By contrast, the race as disability comparative subcategory recognizes the limitations of the current antidiscrimination framework for race discrimination and seeks to reframe the harm. Unlike the previous framework (disability as race), however, this approach emphasizes the role of disability civil-rights laws, specifically, rather than public welfare as remedies for race discrimination. Reasonable accommodations and the removal of access barriers become ways to mitigate race discrimination, under this approach, particularly in the context of public programs and services such as carceral spaces (jails, prisons, detention centers) and education.

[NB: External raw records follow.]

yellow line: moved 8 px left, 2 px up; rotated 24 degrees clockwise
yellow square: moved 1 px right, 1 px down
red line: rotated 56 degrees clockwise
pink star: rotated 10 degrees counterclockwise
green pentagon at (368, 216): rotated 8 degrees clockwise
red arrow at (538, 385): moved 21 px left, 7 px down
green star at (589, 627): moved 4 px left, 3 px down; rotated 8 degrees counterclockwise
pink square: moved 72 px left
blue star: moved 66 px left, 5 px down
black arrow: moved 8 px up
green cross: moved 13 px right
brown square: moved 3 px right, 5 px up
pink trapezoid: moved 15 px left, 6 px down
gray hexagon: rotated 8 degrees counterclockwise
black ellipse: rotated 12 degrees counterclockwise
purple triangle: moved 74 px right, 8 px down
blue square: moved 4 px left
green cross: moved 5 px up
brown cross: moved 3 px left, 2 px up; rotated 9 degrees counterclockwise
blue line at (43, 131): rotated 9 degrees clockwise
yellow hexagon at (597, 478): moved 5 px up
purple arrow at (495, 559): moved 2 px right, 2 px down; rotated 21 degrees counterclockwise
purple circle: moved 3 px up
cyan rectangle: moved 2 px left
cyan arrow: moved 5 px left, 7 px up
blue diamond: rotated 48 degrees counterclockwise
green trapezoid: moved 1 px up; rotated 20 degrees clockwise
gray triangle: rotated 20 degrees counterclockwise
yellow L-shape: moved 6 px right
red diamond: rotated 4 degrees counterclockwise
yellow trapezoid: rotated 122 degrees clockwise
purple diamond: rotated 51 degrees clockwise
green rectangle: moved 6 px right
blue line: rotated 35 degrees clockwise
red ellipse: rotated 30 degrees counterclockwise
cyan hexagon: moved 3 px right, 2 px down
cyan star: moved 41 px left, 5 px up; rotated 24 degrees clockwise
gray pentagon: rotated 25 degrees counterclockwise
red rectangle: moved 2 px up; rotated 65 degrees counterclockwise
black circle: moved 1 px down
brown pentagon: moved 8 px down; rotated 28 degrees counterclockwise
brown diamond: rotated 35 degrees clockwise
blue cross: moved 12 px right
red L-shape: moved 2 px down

Intersectionality takes one major step that distinguishes it from the scholarship in the comparative subordination category: both race and disability operate as constructed identities and mutually reinforcing elements for critical reflection. This scholarship, however, while developing within specific issue areas, lacks a unifying theory of discrimination that captures the specific nature of the subordination, its methods and forms, and, consequently, specific ways to address it.89
B. Three Key Lessons from Existing Scholarship
Three key lessons emerge from the current scholarship on race and disability. First, disability and race are more similar than dissimilar when understood in tandem. That is, both are socially constructed categories manipulated by state and private actors to maintain socio-political and economic power by framing both categories in the language of biological determinism.
Second, legal scholars outside of disability law have increasingly reached for disability remedies in the absence of viable curative pathways in the existing civil-rights canon.90 These limitations are clear, yet selective deployment of disability law creates a tension between short term gains (receipt of benefits) and the negative effects of long-term framing (disability is an individual deficit and tragedy). For example, Rabia Belt and Doron Dorfman have argued that the “medicalization of civil rights” while perhaps fruitful for individuals seeking income supports through access to welfare benefits, may, in the long-term, undermine broader normative gains of the disability movements (disability rights, disability justice) to move away from biological frames of disability.91
Third, the emergence of Disability Justice as a movement and critical frame is a contemporary example of intersectionality.92 Organically grown from the experiences of people with multiple marginalized identities, disability justice is a powerful antisubordination lens that “marks a point of departure rather than a destination.”93 That is, Disability Justice is a movement away from disability-rights frames; it is about the process of reframing more than any one end product. Much like intersectionality, therefore, the intentionality of centering historically marginalized voices itself is transformative, much more than any one static by-product. The following Section returns to Neti Laton’s story to consider contemporary approaches and these three core lessons.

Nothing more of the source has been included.